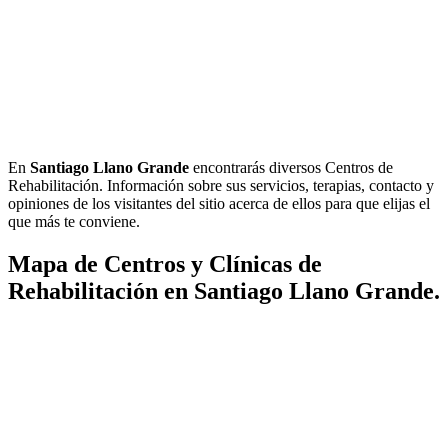
En
Santiago Llano Grande
encontrarás diversos Centros de
Rehabilitación. Información sobre sus servicios, terapias, contacto y
opiniones de los visitantes del sitio acerca de ellos para que elijas el
que más te conviene.
Mapa de Centros y Clínicas de
Rehabilitación en Santiago Llano Grande.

···

In the reply, each line of the data must appear exactly as written, and no picture may appear.

**EXERCISE OUTPUT:**
En
Santiago Llano Grande
encontrarás diversos Centros de
Rehabilitación. Información sobre sus servicios, terapias, contacto y
opiniones de los visitantes del sitio acerca de ellos para que elijas el
que más te conviene.
Mapa de Centros y Clínicas de
Rehabilitación en Santiago Llano Grande.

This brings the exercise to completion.